The YPG dominates the US-backed Syrian Democratic Forces (SDF), which has been a key US ally in the fight against IS.

Washington's relationship with Kurdish fighters in Syria has been a major source of tension with Ankara, which views the YPG as an offshoot of the outlawed Kurdistan Workers' Party (PKK), which is blacklisted by Ankara as well as Washington.

The Turkish government has been engaged in a decades-long war with the PKK, which is considered a terrorist group by both Turkey and the US.

Erdogan also said Turkey has plans for elected councils to eventually govern Syrian territories previously under YPG or IS control.

"Individuals with no links to terrorist groups will be eligible to represent their communities in local governments," he wrote in the US newspaper.

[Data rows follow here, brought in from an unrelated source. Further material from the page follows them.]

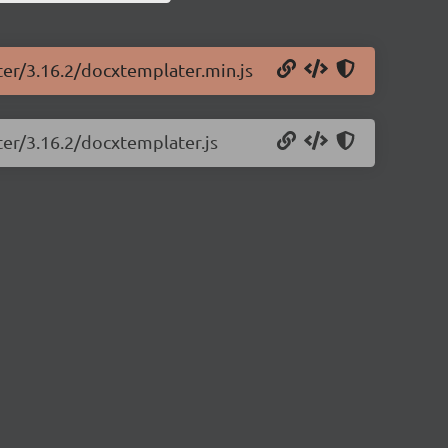
ter/3.16.2/docxtemplater.min.js
ter/3.16.2/docxtemplater.js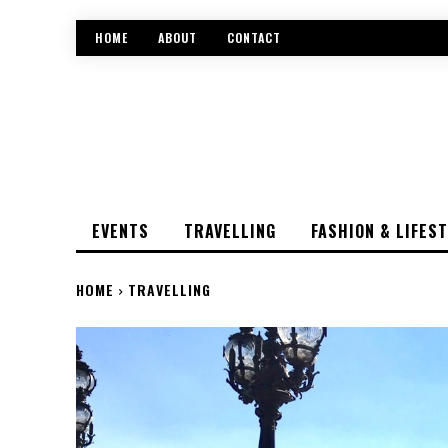
HOME
ABOUT
CONTACT
EVENTS
TRAVELLING
FASHION & LIFES
HOME
TRAVELLING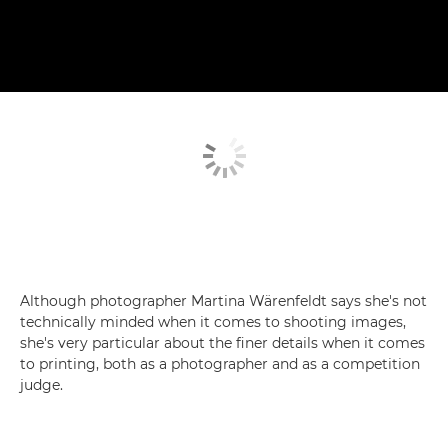
Although photographer Martina Wärenfeldt says she's not
technically minded when it comes to shooting images,
she's very particular about the finer details when it comes
to printing, both as a photographer and as a competition
judge.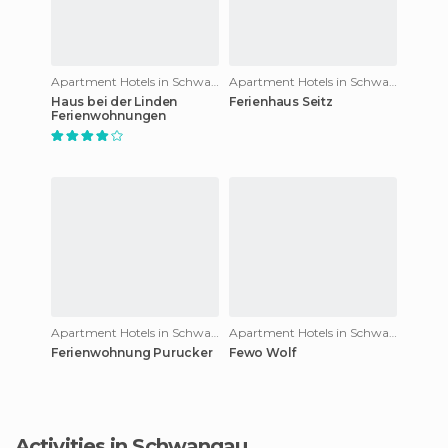
Apartment Hotels in Schwangau
Apartment Hotels in Schwangau
Haus bei der Linden
Ferienhaus Seitz
Ferienwohnungen
Apartment Hotels in Schwangau
Apartment Hotels in Schwangau
Ferienwohnung Purucker
Fewo Wolf
Activities in Schwangau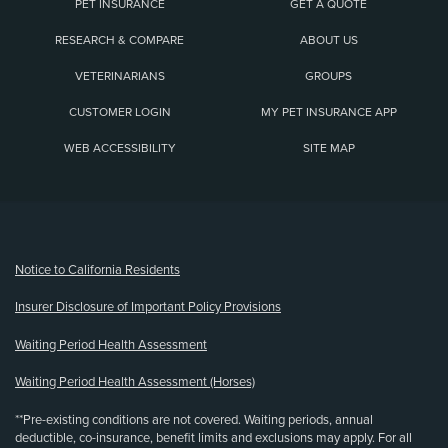
PET INSURANCE
GET A QUOTE
RESEARCH & COMPARE
ABOUT US
VETERINARIANS
GROUPS
CUSTOMER LOGIN
MY PET INSURANCE APP
WEB ACCESSIBILITY
SITE MAP
(opens new window)
Notice to California Residents
Insurer Disclosure of Important Policy Provisions
Waiting Period Health Assessment
Waiting Period Health Assessment (Horses)
**Pre-existing conditions are not covered. Waiting periods, annual
deductible, co-insurance, benefit limits and exclusions may apply. For all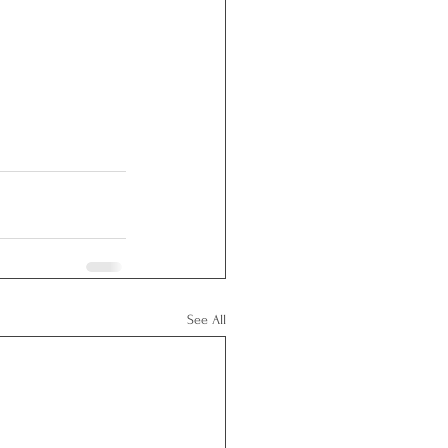
See All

"Local councils in predominantly Kurdish parts of northern Syria will largely consist of the Kurdish community’s representatives whilst ensuring that all other groups enjoy fair political representation. Turkish officials with relevant experience will advise them on municipal affairs, education, health care and emergency services," Erdogan said.

Kurdish leaders in Syria did not immediately comment on Erdogan's article on Monday.

Erdogan did not outline whether he would seek authorisation from the UN Security Council for his Syria plan.

Despite warmer ties between Turkey and Russia, which backs the government of President Bashar al-Assad, Damascus rejected Turkish military presence in Syrian territories and called it a violation of the country's sovereignty.